Tuesday, July 19, 2011
Hot Lights, Cold Steel: Life, Death and Sleepless Nights in a Surgeon's First Years - Michael J. Collins, M.D.
One of the stories that really touched me, and that you can tell touched Collins as well, is the story of a young woman, Sarah, who he treats during his oncology rotation. Sarah was diagnosed with osteogenic sarcoma in her left leg, and is therefore referred to Mayo for a hemipelvectomy, a procedure where her leg and half of her pelvis are removed. The goal of this procedure is ultimately to eradicate the cancer, but as with all malignancies, there is never a guarantee. This is a case that sticks with Collins' throughout his residency, and will throughout his career, I'm sure. What makes this young woman so memorable is her spirit throughout her experience. Even as she is laying in the hospital recovering from this major surgery, she is so upbeat and hopeful, according to Collins. The positive energy just seems to radiate from within in, and it simply amazes me that after all of the hardship that she goes through, she can still be so happy. I don't believe that there are many people, myself included, who could be in such good spirits after such a diagnosis - and especially procedure - such as Sarah's. Indeed, reading about some of the patients that Collins treats in his four year residency, and the hardships that these people encounter and take head-on with such a positive outlook truly makes one feel fortunate for all that they have - good health above all.
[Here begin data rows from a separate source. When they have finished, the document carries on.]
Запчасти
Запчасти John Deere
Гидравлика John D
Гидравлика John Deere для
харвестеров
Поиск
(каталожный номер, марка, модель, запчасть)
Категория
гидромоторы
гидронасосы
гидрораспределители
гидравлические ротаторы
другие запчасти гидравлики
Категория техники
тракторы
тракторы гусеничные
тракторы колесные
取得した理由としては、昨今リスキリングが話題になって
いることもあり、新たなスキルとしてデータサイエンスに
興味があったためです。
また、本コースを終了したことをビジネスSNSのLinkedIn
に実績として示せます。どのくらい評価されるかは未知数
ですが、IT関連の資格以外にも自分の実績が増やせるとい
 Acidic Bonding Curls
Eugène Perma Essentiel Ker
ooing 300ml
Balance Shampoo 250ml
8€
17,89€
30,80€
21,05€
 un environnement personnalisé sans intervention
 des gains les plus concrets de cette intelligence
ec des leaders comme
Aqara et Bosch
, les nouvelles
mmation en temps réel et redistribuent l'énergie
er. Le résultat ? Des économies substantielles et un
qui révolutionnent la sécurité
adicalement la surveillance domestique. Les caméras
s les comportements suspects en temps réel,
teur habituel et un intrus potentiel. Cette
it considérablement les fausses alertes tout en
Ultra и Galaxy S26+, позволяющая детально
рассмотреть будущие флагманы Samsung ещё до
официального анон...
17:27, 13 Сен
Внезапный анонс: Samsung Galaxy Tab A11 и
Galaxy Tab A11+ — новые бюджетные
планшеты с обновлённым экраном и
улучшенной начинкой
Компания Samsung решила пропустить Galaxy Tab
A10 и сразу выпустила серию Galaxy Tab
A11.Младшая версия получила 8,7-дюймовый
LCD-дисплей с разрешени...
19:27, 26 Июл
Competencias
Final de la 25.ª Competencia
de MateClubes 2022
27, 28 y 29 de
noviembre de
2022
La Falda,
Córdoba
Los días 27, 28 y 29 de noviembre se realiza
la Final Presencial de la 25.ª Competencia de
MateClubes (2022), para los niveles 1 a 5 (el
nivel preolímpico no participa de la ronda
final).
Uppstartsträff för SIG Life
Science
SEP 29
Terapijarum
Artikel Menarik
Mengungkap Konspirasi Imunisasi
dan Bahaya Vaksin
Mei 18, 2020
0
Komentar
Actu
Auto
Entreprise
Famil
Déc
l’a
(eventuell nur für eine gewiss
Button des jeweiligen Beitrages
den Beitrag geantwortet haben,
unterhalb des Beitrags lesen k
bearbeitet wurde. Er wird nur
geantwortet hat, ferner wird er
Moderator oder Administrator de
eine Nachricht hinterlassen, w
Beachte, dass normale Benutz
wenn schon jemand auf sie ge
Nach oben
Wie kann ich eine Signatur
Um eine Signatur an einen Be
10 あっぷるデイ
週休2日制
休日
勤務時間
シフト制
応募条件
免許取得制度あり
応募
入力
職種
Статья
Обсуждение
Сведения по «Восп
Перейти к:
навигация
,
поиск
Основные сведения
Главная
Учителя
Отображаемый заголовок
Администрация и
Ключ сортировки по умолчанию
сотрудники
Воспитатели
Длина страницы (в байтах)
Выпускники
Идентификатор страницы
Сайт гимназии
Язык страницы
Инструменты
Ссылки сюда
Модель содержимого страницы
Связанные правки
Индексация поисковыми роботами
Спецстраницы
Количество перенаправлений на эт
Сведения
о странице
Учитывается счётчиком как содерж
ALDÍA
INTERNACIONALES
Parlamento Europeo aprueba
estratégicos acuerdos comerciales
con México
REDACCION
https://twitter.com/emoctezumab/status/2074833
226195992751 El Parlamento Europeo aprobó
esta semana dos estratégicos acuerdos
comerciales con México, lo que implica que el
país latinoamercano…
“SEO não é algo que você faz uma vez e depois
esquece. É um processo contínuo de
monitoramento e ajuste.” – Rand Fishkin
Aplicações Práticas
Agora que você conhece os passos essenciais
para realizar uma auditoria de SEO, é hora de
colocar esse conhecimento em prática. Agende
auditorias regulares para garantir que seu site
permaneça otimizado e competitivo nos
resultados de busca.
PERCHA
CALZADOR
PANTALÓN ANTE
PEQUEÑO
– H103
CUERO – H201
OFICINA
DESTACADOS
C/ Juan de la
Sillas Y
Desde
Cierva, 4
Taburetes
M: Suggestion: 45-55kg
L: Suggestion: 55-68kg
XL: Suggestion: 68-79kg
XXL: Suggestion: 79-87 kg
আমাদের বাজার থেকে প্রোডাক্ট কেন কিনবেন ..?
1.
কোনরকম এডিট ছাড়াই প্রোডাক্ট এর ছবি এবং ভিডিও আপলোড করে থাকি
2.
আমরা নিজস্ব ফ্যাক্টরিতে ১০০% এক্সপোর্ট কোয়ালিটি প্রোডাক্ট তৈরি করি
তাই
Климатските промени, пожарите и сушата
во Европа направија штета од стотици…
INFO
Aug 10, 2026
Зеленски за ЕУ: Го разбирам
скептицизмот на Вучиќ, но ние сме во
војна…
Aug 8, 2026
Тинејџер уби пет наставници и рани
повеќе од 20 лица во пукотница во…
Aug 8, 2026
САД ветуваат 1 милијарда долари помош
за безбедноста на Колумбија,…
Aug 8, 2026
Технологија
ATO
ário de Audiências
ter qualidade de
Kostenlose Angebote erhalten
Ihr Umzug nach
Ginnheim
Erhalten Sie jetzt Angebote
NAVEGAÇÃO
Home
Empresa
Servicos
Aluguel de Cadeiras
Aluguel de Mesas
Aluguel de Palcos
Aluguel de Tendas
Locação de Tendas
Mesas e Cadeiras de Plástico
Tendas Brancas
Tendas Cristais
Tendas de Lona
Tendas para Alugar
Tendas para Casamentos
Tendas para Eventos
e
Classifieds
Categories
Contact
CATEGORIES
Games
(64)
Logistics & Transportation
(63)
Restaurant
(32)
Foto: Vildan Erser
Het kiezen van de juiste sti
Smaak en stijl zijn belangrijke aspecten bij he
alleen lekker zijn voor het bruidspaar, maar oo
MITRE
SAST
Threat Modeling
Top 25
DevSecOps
Overall, Hot Lights, Cold Steel: Life, Death and Sleepless Nights in a Surgeon's First Years is an interesting read that makes you think about what doctors must go through in order to achieve the prestige that is so often assigned to their profession. They must go through many hurdles, especially in the early years, and the memoir reminds the reader that, like anyone else, young doctors don't necessarily have it easy to start off either.